**Exercise requirements**
The answer must be an exact transcription of the lines below from the first through the one containing "том, как жильцы", with the pictures left out; please add nothing else.

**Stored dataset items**
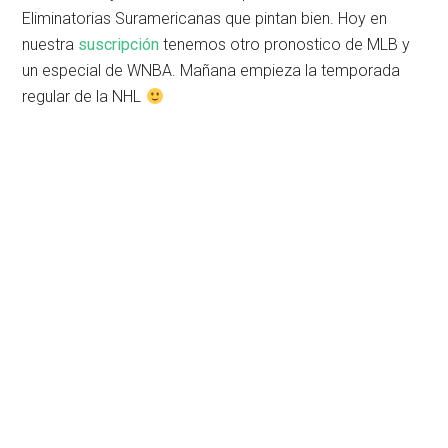
Eliminatorias Suramericanas que pintan bien. Hoy en
nuestra
suscripción
tenemos otro pronostico de MLB y
un especial de WNBA. Mañana empieza la temporada
regular de la NHL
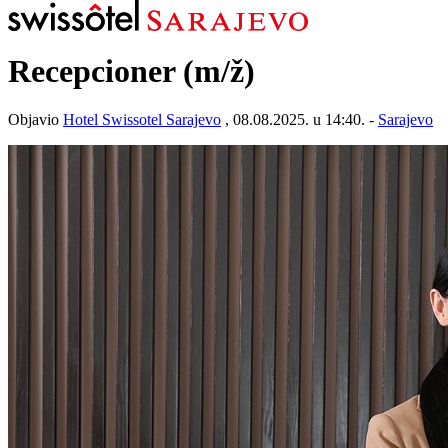
Recepcioner
(m/ž)
Objavio
Hotel Swissotel Sarajevo
, 08.08.2025. u 14:40. -
Sarajevo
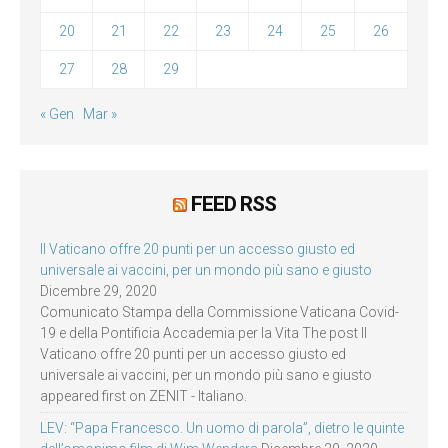
20
21
22
23
24
25
26
27
28
29
« Gen
Mar »
FEED RSS
Il Vaticano offre 20 punti per un accesso giusto ed
universale ai vaccini, per un mondo più sano e giusto
Dicembre 29, 2020
Comunicato Stampa della Commissione Vaticana Covid-
19 e della Pontificia Accademia per la Vita The post Il
Vaticano offre 20 punti per un accesso giusto ed
universale ai vaccini, per un mondo più sano e giusto
appeared first on ZENIT - Italiano.
LEV: “Papa Francesco. Un uomo di parola”, dietro le quinte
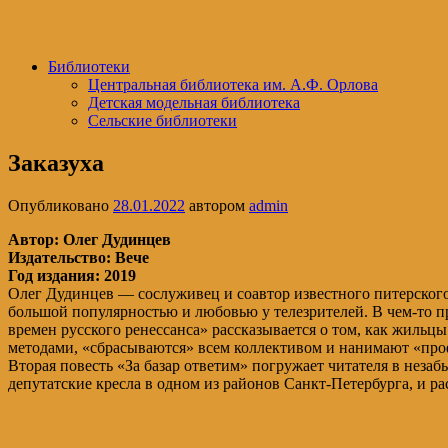
Библиотеки
Центральная библиотека им. А.Ф. Орлова
Детская модельная библиотека
Сельские библиотеки
Заказуха
Опубликовано
28.01.2022
автором
admin
Автор: Олег Дудинцев
Издательство: Вече
Год издания: 2019
Олег Дудинцев — сослуживец и соавтор известного питерского
большой популярностью и любовью у телезрителей. В чем-то пр
времен русского ренессанса» рассказывается о том, как жильцы
методами, «сбрасываются» всем коллективом и нанимают «проф
Вторая повесть «За базар ответим» погружает читателя в неза
депутатские кресла в одном из районов Санкт-Петербурга, и рас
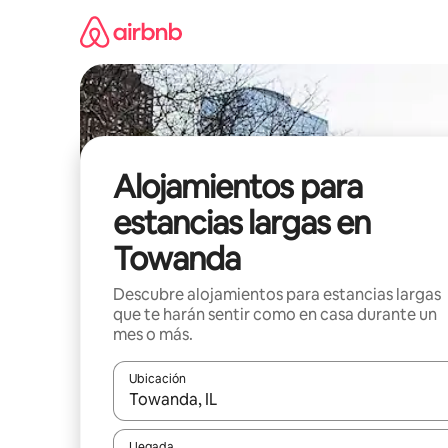
Ir
al
contenido
Alojamientos para
estancias largas en
Towanda
Descubre alojamientos para estancias largas
que te harán sentir como en casa durante un
mes o más.
Ubicación
Cuando los resultados estén disponibles, podrás na
Llegada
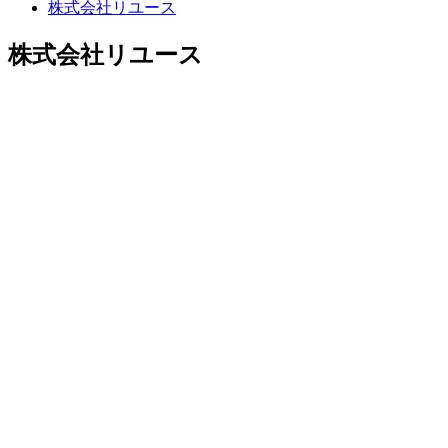
株式会社リユース
株式会社リユース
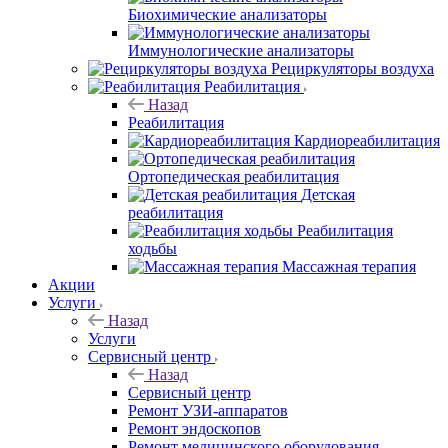
Биохимические анализаторы
Иммунологические анализаторы
Рециркуляторы воздуха
Реабилитация
Назад
Реабилитация
Кардиореабилитация
Ортопедическая реабилитация
Детская
реабилитация
Реабилитация
ходьбы
Массажная терапия
Акции
Услуги
Назад
Услуги
Сервисный центр
Назад
Сервисный центр
Ремонт УЗИ-аппаратов
Ремонт эндоскопов
Ремонт медицинского оборудования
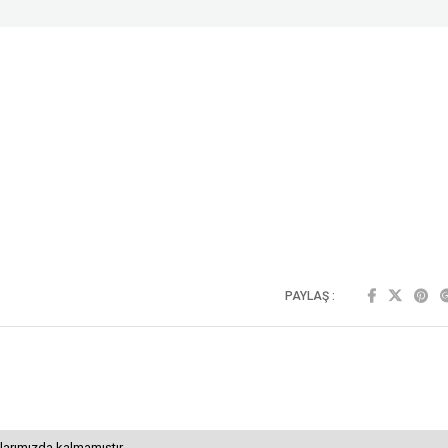
PAYLAŞ :
larımızda kalmamıştır.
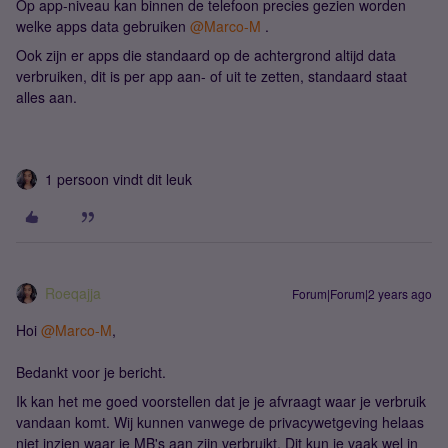
Op app-niveau kan binnen de telefoon precies gezien worden
welke apps data gebruiken
@Marco-M
.
Ook zijn er apps die standaard op de achtergrond altijd data
verbruiken, dit is per app aan- of uit te zetten, standaard staat
alles aan.
1 persoon vindt dit leuk
Roeqajja
Forum|Forum|2 years ago
Hoi
@Marco-M
,
Bedankt voor je bericht.
Ik kan het me goed voorstellen dat je je afvraagt waar je verbruik
vandaan komt. Wij kunnen vanwege de privacywetgeving helaas
niet inzien waar je MB's aan zijn verbruikt. Dit kun je vaak wel in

**Final answer**
Eliminatorias Suramericanas que pintan bien. Hoy en
nuestra
suscripción
tenemos otro pronostico de MLB y
un especial de WNBA. Mañana empieza la temporada
regular de la NHL
Recepcioner
(m/ž)
Objavio
Hotel Swissotel Sarajevo
, 08.08.2025. u 14:40. -
Sarajevo
20
21
22
23
24
25
26
27
28
29
« Gen
Mar »
FEED RSS
Il Vaticano offre 20 punti per un accesso giusto ed
universale ai vaccini, per un mondo più sano e giusto
Dicembre 29, 2020
Comunicato Stampa della Commissione Vaticana Covid-
19 e della Pontificia Accademia per la Vita The post Il
Vaticano offre 20 punti per un accesso giusto ed
universale ai vaccini, per un mondo più sano e giusto
appeared first on ZENIT - Italiano.
LEV: “Papa Francesco. Un uomo di parola”, dietro le quinte
Библиотеки
Центральная библиотека им. А.Ф. Орлова
Детская модельная библиотека
Сельские библиотеки
Заказуха
Опубликовано
28.01.2022
автором
admin
Автор: Олег Дудинцев
Издательство: Вече
Год издания: 2019
Олег Дудинцев — сослуживец и соавтор известного питерского
большой популярностью и любовью у телезрителей. В чем-то пр
времен русского ренессанса» рассказывается о том, как жильцы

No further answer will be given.